20 Indian soldiers dead in clash with China
Fragile peace along the Line of Actual Control (LAC) between India and China was shattered last night. As many as 20 Indian Army soldiers, including, an officer, have been killed in action while battling the Chinese at Galwan valley in Ladakh.
However, the count of those injured or missing in action is still not known.
Till 10 pm on Tuesday the Indian Army had confirmed three dead, Col Subhash Babu, the Commanding officer of the 16th battalion of the Bihar regiment, Havildar K Palani and Sepoy Ojha.
Authoritative sources told the Tribune the count is 20 dead.

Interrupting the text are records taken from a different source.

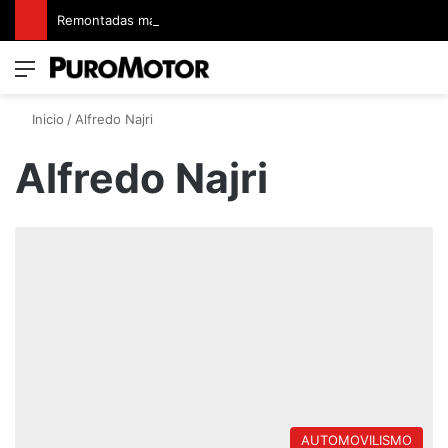
Remontadas marcaron el inicio del Campeonato de Invierno de Kartismo
Menú
Switch
B
Inicio
/
Alfredo Najri
Alfredo Najri
AUTOMOVILISMO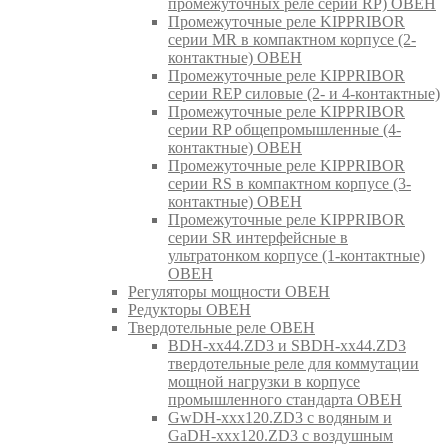
промежуточных реле серии RP) ОВЕН
Промежуточные реле KIPPRIBOR
серии MR в компактном корпусе (2-
контактные) ОВЕН
Промежуточные реле KIPPRIBOR
серии REP силовые (2- и 4-контактные)
Промежуточные реле KIPPRIBOR
серии RP общепромышленные (4-
контактные) ОВЕН
Промежуточные реле KIPPRIBOR
серии RS в компактном корпусе (3-
контактные) ОВЕН
Промежуточные реле KIPPRIBOR
серии SR интерфейсные в
ультратонком корпусе (1-контактные)
ОВЕН
Регуляторы мощности ОВЕН
Редукторы ОВЕН
Твердотельные реле ОВЕН
BDH-xx44.ZD3 и SBDH-xx44.ZD3
твердотельные реле для коммутации
мощной нагрузки в корпусе
промышленного стандарта ОВЕН
GwDH-xxx120.ZD3 с водяным и
GaDH-xxx120.ZD3 с воздушным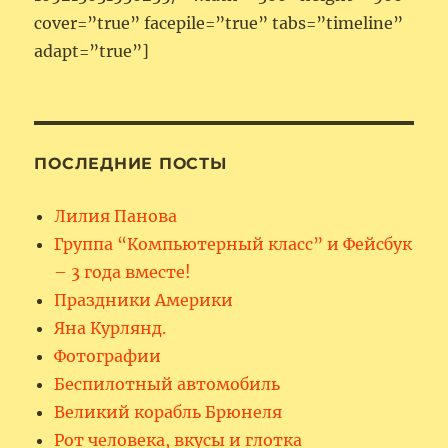
cover=”true” facepile=”true” tabs=”timeline”
adapt=”true”]
ПОСЛЕДНИЕ ПОСТЫ
Лилия Панова
Группа “Компьютерный класс” и Фейсбук
– 3 года вместе!
Праздники Америки
Яна Курлянд.
Фотографии
Беспилотный автомобиль
Великий корабль Брюнеля
Рот человека, вкусы и глотка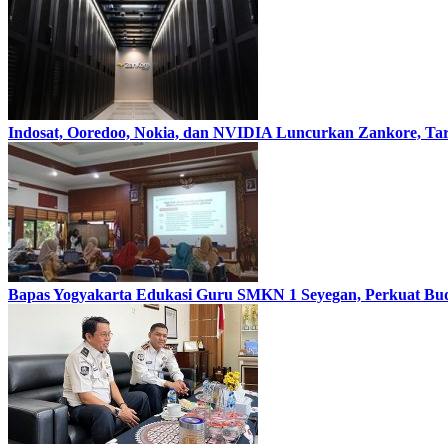
Indosat, Ooredoo, Nokia, dan NVIDIA Luncurkan Zankore, Ta
Bapas Yogyakarta Edukasi Guru SMKN 1 Seyegan, Perkuat Bu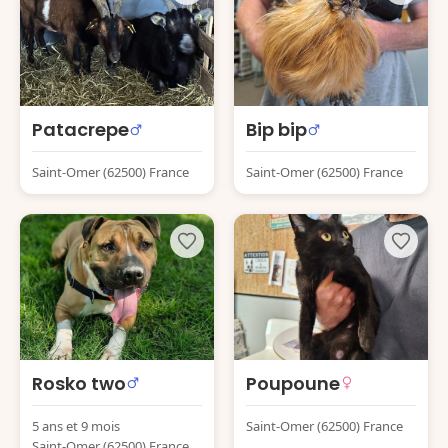
Patacrepe
Bip bip
Saint-Omer (62500) France
Saint-Omer (62500) France
Rosko two
Poupoune
5 ans et 9 mois
Saint-Omer (62500) France
Saint-Omer (62500) France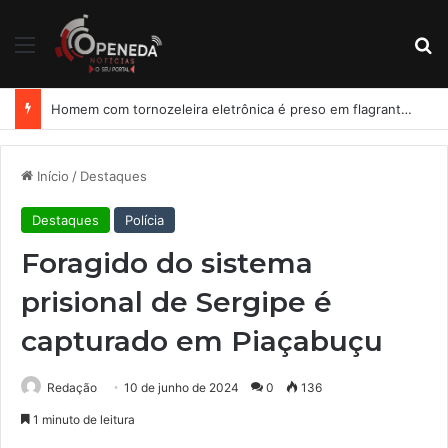
Menu
Pr
Homem com tornozeleira eletrônica é preso em flagrante por importunação sexual em condomínio de Arapiraca
Início
/
Destaques
Destaques
Polícia
Foragido do sistema
prisional de Sergipe é
capturado em Piaçabuçu
Redação
10 de junho de 2024
0
136
1 minuto de leitura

More than 900 troops on each side were involved in a physical clash, which started Monday night, lasted several hours—in three phases—and ended on early hours of Tuesday. Most of the deaths have occurred as soldiers fell-off cliffs during a physical fight in the narrow Galwan valley into the river at an altitude of 15,000 feet. Some died due to hypothermia and other due to injuries.

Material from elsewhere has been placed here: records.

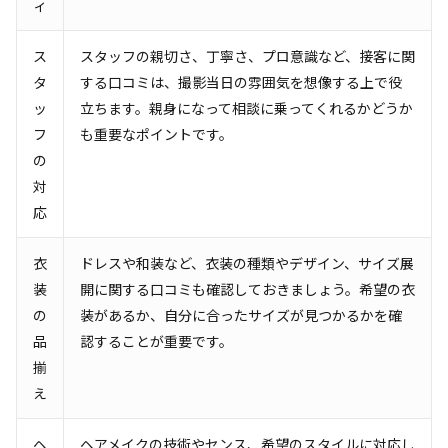
ィ
ス
スタッフの親切さ、丁寧さ、プロ意識など、接客に関
タ
する口コミは、撮影当日の雰囲気を想像する上で役
ッ
立ちます。親身になって相談に乗ってくれるかどうか
フ
も重要なポイントです。
の
対
応
衣
ドレスや和装など、衣装の種類やデザイン、サイズ展
装
開に関する口コミも確認しておきましょう。希望の衣
の
装があるか、自分に合ったサイズが見つかるかを確
品
認することが重要です。
揃
え
ヘ
ヘアメイクの技術やセンス、希望のスタイルに対応し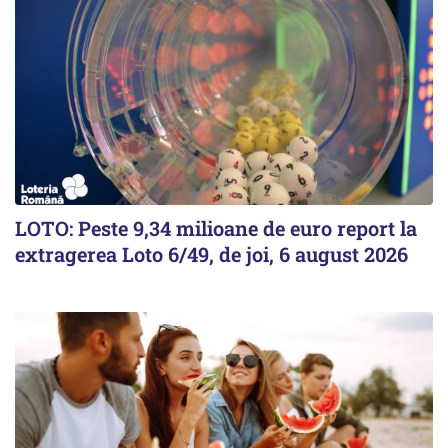
LOTO: Peste 9,34 milioane de euro report la
extragerea Loto 6/49, de joi, 6 august 2026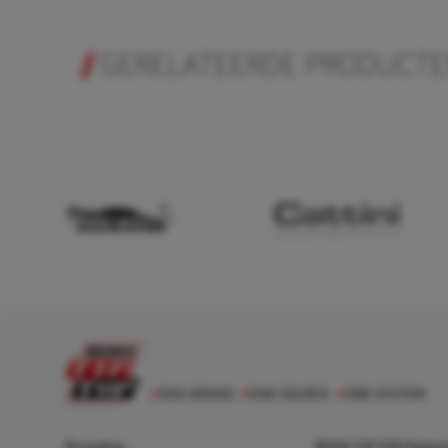
GERELATEERDE PRODUCT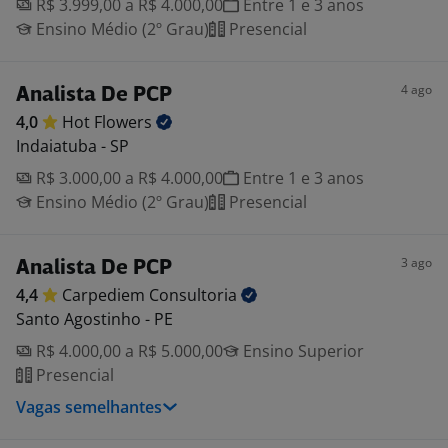
R$ 3.999,00 a R$ 4.000,00
Entre 1 e 3 anos
Ensino Médio (2º Grau)
Presencial
4 ago
Analista De PCP
4,0
Hot
Flowers
Indaiatuba - SP
R$ 3.000,00 a R$ 4.000,00
Entre 1 e 3 anos
Ensino Médio (2º Grau)
Presencial
3 ago
Analista De PCP
4,4
Carpediem
Consultoria
Santo Agostinho - PE
R$ 4.000,00 a R$ 5.000,00
Ensino Superior
Presencial
Vagas semelhantes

Stones, Steel poles, bamboo poles with nails embed on them, were used by the Chinese, to attack the Indian troops. The Peoples’ Liberation Army (PLA) of China, have also suffered fatal casualties. There is no number to their casualties. Indian Army categorically said “no bullets were fired in clash”. The casualty would have been manifold had bullets been fired
Detailing the incident, sources said it occurred as an altitude of almost 15,000 feet. The Peoples’ Liberation Army (PLA) of China, which was in talks with Indian Army for both sides to withdraw from the forty—day long stand-off, had build a fresh post and set up arctic tents at vantage position on the south bank of the Galwan river. The post gave a clear view to Chinese of the vital 255 kms Darbuk Shayok Daulat Baig Oldie (DSDBO), India’s only link to Depsang, Murgo ad Karokaram pass. This was unacceptable to India. The post was some 5 km from the DSDBO road, the Galwan river flows in an east-to-west direction and joins the river Shyok.
Troops of the 16th battalion of the Bihar Regiment noticed this fresh military post near patrol point 14 and asked the Chinese to vacate. The number of Indian Troops was greater than the Chinese on the spot, a clash ensued. The PLA sent in reinforcements another clash ensued.

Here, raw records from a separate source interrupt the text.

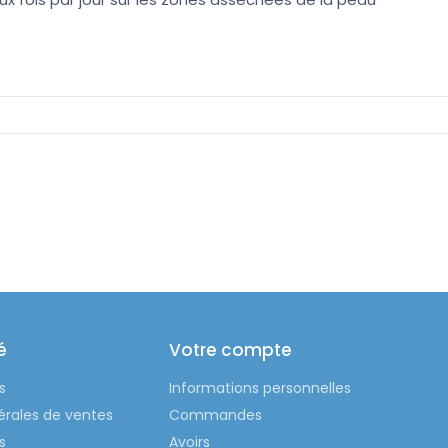
é
Votre compte
s
Informations personnelles
érales de ventes
Commandes
s
Avoirs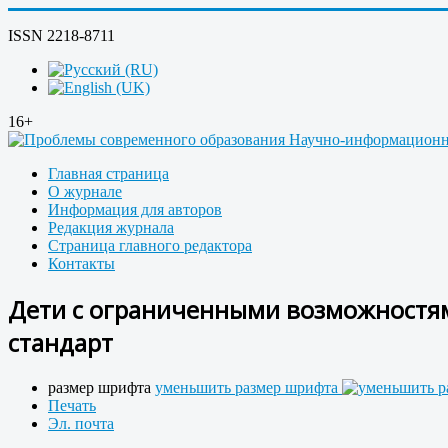
ISSN 2218-8711
16+
Главная страница
О журнале
Информация для авторов
Редакция журнала
Страница главного редактора
Контакты
Дети с ограниченными возможностям
стандарт
размер шрифта
уменьшить размер шрифта
Печать
Эл. почта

The disengagement plan decided on June 6 at the meeting of Corps Commander-level was to ask both sides to withdraw from Galwan valley.
However, on Tuesday PLA’s Western Theatre Command spokesperson Colonel Zhang Shuili made a fresh claim on Tuesday saying “China always owns sovereignty over the Galwan Valley region, and the Indian border defence troops are inconsistent with their words and seriously violated the agreements both countries have reached”.
Until now the Indian side had maintained that there was no dispute at Galwan and the LAC, which is not demarcated on ground, matched the Chinese claim line (CCL) proposed in 1956.